O FUTEBOL DE HOJE I –
Não tem nenhum sentido nostálgico e nem de saudosismo, o que vou discorrer neste artigo, e, sim, tem a mais pura observância de quem viveu e vive o dia a dia do futebol brasileiro nesses últimos cinquenta anos.
Fui praticante do futebol potiguar da década de 60. De um futebol pobre, sem televisão, sem dinheiro, sem patrocinadores e com pouca ou nenhuma arrecadação associativa.
Um futebol que se dizia “profissional” , de contratos engavetados, sem carteira assinada, portanto, sem nenhuma garantia trabalhista. Por outro lado, um futebol alegre, solto, vibrante, essencialmente competitivo e vitorioso.
Os times não tinham comissões técnicas; se contentavam com um unido e disposto triunvirato: o técnico, o massagista e o roupeiro; quando muito, um preparador físico ( geralmente um militar), ofício que era exercido na maioria das vezes, pelo técnico de futebol.
Usávamos um uniforme pobre e escasso, feito de tecido grosso e pesado que facilmente se encharcava durante os jogos. Não se usava a prática de mudar de uniforme para o segundo tempo do jogo. Trocar de camisa com o adversário, como um ato de gentileza e de fraternidade? Nem pensar. Iria desfalcar o conjunto para um próximo jogo.
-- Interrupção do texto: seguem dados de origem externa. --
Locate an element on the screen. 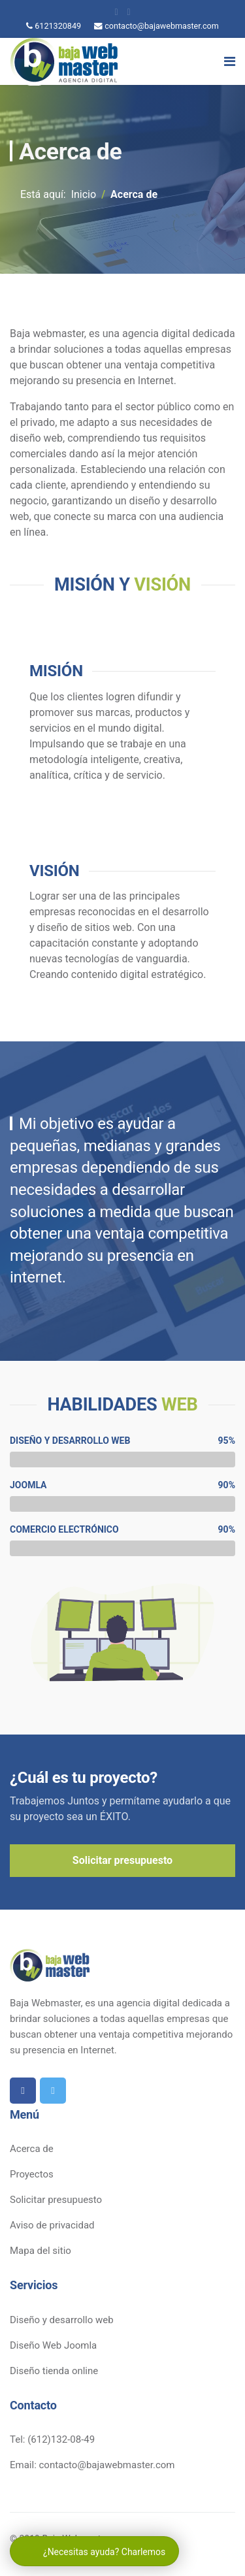 This screenshot has width=245, height=2576. Acerca de is located at coordinates (32, 2149). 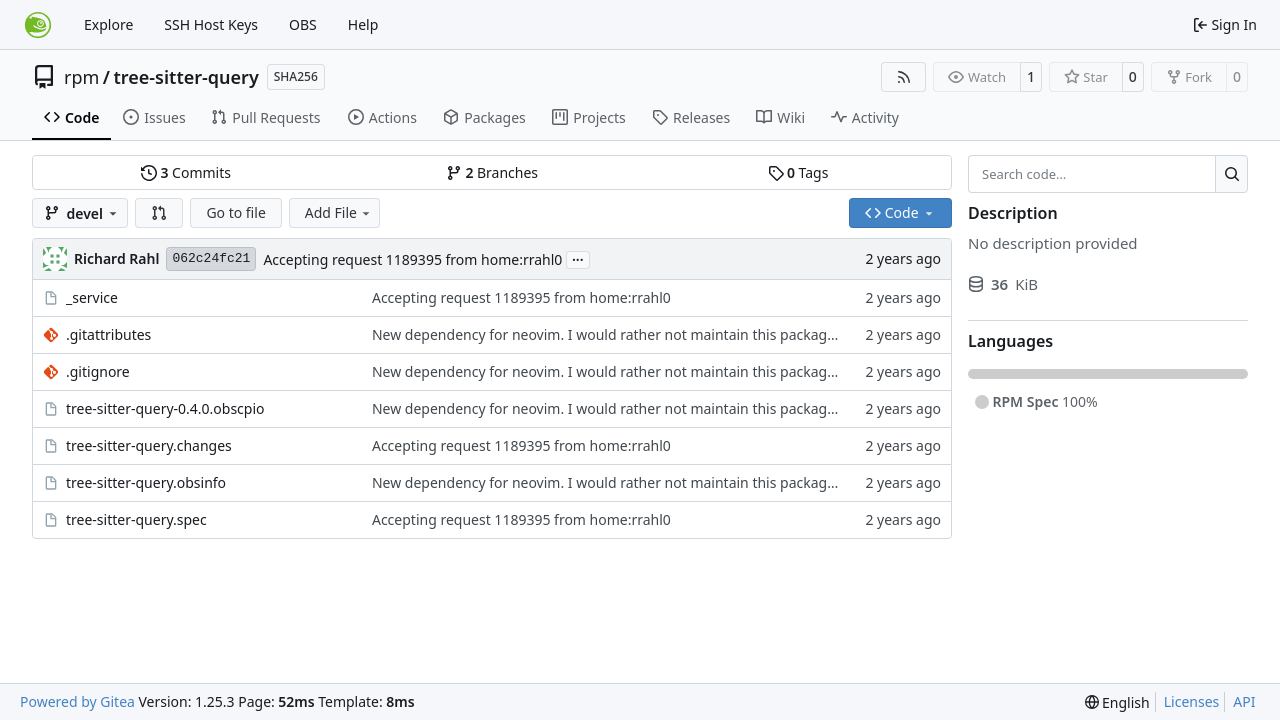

As chuteiras usadas eram de fazer “dó”, couro grosseiro, muito pesadas, sem conforto nenhum ( peguem calos ) e ainda de sobra alguns preguinhos furando os pés.
A bola era pesadona, de cor marrom, de costura bem saliente e grosseira. Quando acontecia de chover durante um jogo, o seu peso triplicava e aumentava mais ainda a dor ao cabeceá-la.
Fazíamos três treinos por semana (dois coletivos e um físico). Usávamos o sistema clássico do 4x2x4. Os jogos eram realizados às quartas-feiras e aos domingos. Jogávamos com os pontas bem abertos e eram sempre eles os grandes artilheiros.
Os campos de futebol (assim chamados) eram um misto de areia, barro e muito capim, que escondiam os seus numerosos buracos. A sua iluminação, quando existente era muito precária e insuficiente.
A arbitragem era feita pelo árbitro principal e dois bandeirinhas ( assim mesmo chamados); não existiam os cartões disciplinares, tudo era feito no peito, na raça e no grito. A prática dos cartões disciplinares só veio a ser utilizada no ano de 1966, na Copa do Mundo, na Inglaterra.
Existiam as gratificações por vitórias ( os chamados bichos), pagas após as partidas — era o chamado o “dinheiro suado” — com a minguada renda da bilheteria do jogo.
Concentrar para jogar, nem pensar! Uma complicação grande, uma pobreza franciscana. No final da década de 1960, na disputa do título do campeonato da cidade de 1967, o time do América FC, se “concentrou” no subsolo da sede social social: área pequena, estreita, quente e com pouquíssima iluminação ( chamada de concentração ). Cruel!
Era esse o nosso mundo do futebol: pobre, divertido e autêntico.